On one hand, my life is just more boring than it was from about late 2006 to somewhere in 2013. I’m not traveling anywhere, living the expat life, publishing a book or doing anything out of the ordinary (the ordinary being work knit read erg row, with the “row” part happening only once every couple of weeks and the “work” thing taking up approximately half my waking hours (that’s actual math, but includes getting ready for work, commuting to and from, and things like lunch break as well as actual work time). That’s no reason not to blog, because some of the most interesting journals I’ve read over the years are from people who don’t do all that much but who are intrinsically interesting. But a) I’m not, particularly and b) it’s just the transition from having an interesting outside life to not that’s difficult.
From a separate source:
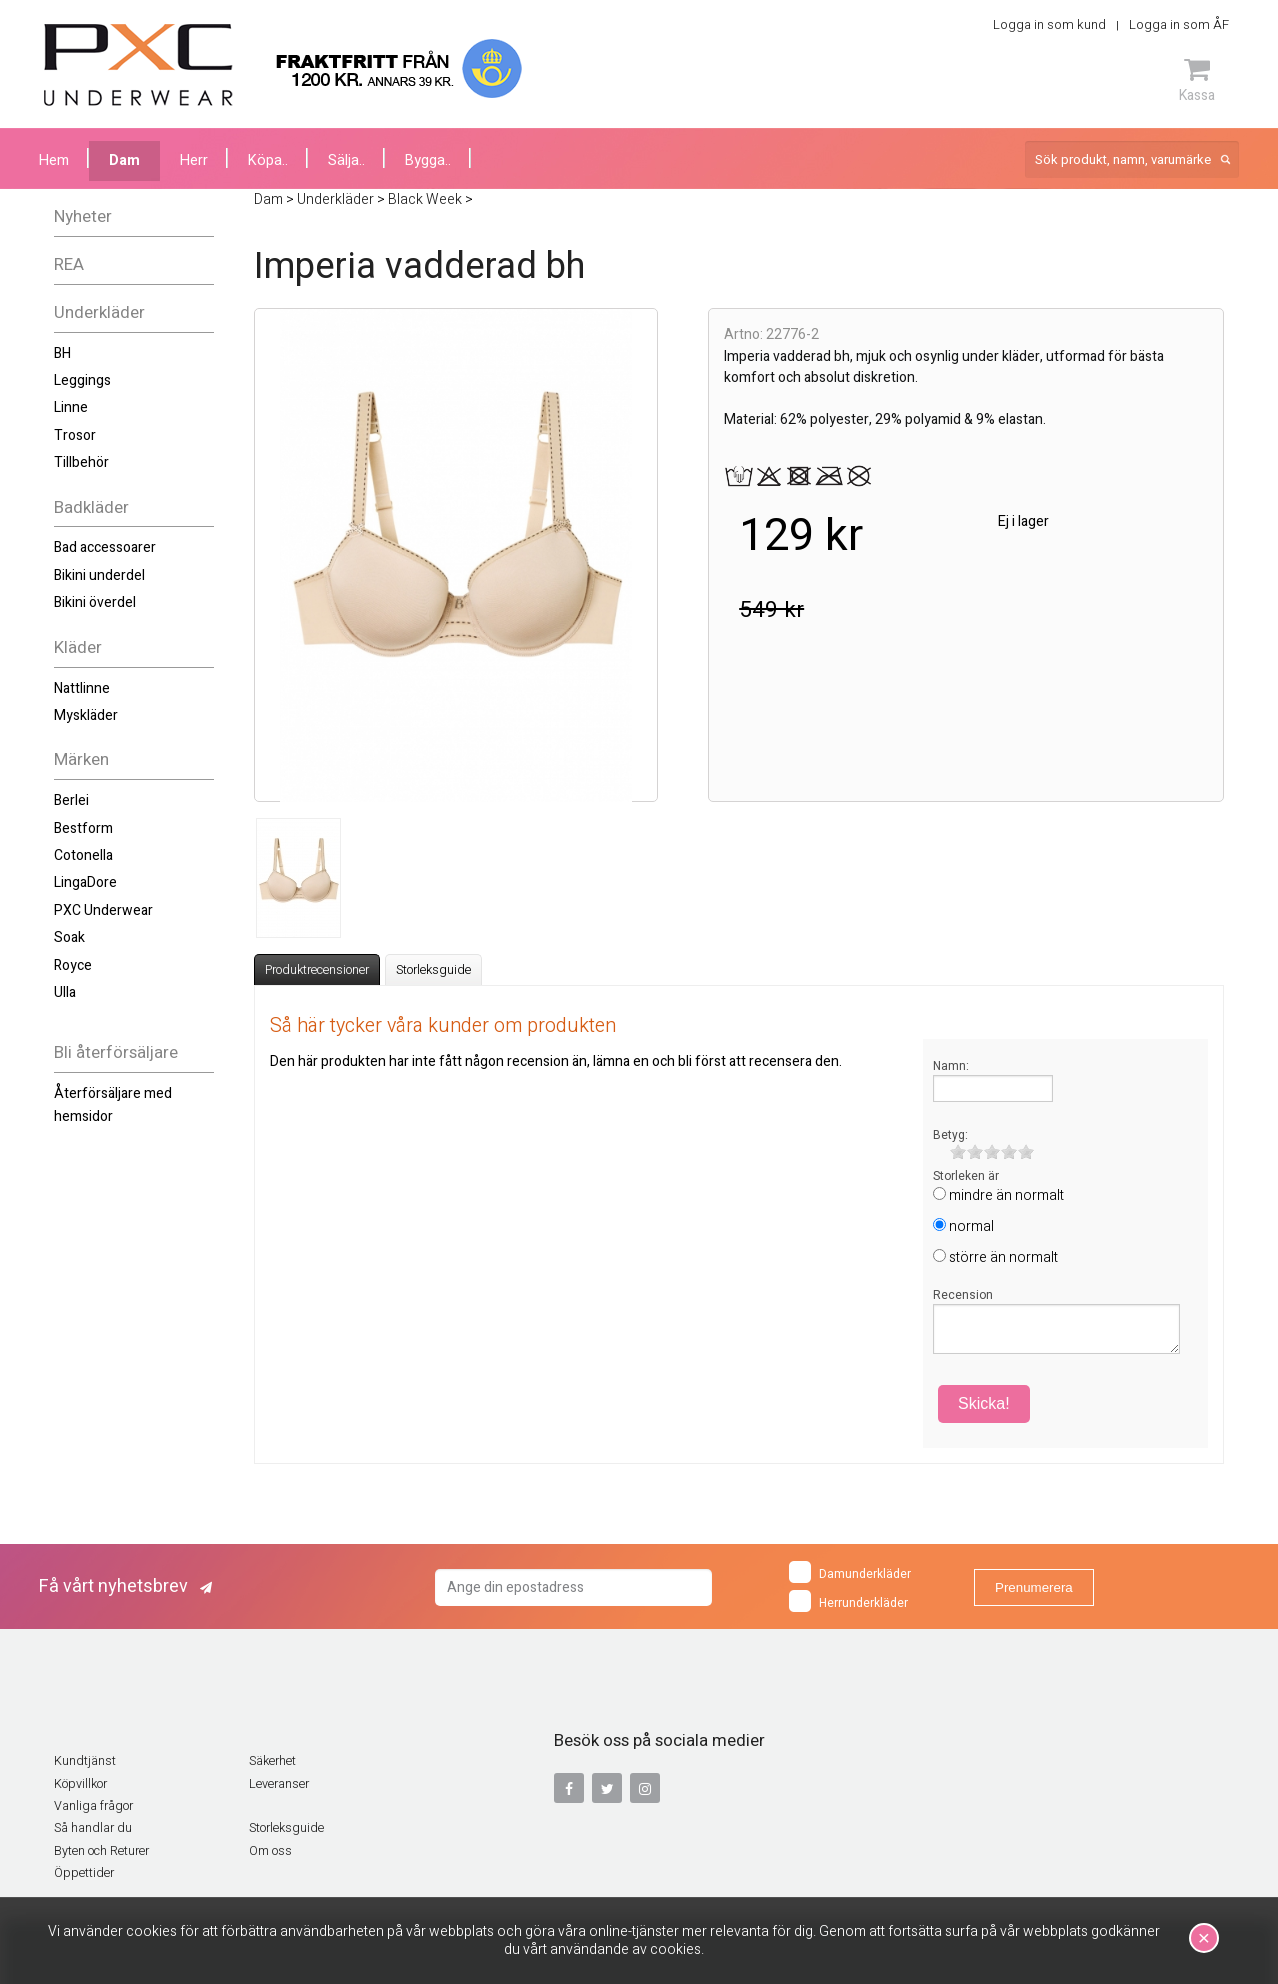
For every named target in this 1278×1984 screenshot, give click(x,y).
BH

And on the other hand, my bucket list is empty – I have almost everything I’ve ever wanted and done most things I want to do. There’s only one gaping hole, one thing that would make my life appreciably better would be to have local close friends. Other than that, I have a very happy marriage, a nice place to live in an area I really like, enough money to do most things I want (except retire!), an OK job and so on. I’ve got plenty of yarn and more importantly, plenty of books. I’ve done most of the things I wanted to do in life – got a couple of degrees, found a lifemate, learned to fly a plane, traveled to all seven continents, wrote a book. (I’ve done pretty well at seizing opportunities that were presented to me and I’m proud of that to a degree, but I am acutely aware of how lucky I am that the opportunities were there at all.) The only really big experience I feel I’ve missed out on is parenthood – and I was always a little ambivalent about that. After all, if you go on a trip and it’s lousy, all you’ve wasted is a little time and money. If you have a kid and regret that or aren’t good at parenting, you’re stuck – and it’s much worse for the kid.

Midlife crisis is supposed to be about boredom, and people taking one more chance to kick over the traces. I don’t think I’m having that. I’m not bored with living my life, just out of things to say about it. There are always new books to read or old ones to reread, always things to knit, always the experiences like drinking a glass of wine, having a conversation with Ted, or rowing around the lake that are always new because they’re different every time. (It’s possible this is why I love wine and rowing, and it’s almost certain this is one reason I love Ted.)

Maybe the other point is that I don’t really have much to complain about – it’s always easier to write when you need to vent. I began my first blog on a boring three-month business trip, griping about being away from Ted, and then once I return, segued into bitching about a difficult rowing coach. The only real problems I really have at present are that I’m too sedentary and not as fit as I was – and those are under my own control. Work’s not perfect, but then when is it?

So I’m having my own odd sort of midlife crisis, in needing to fill my bucket list with new goals. The other problem is just one of adjustment – after spending 7 years writing about what was happening around me, in my expat years and writing period, I need to tune my lens to a micro level and bring it inward a bit.

And also, maybe I need to write more about wine.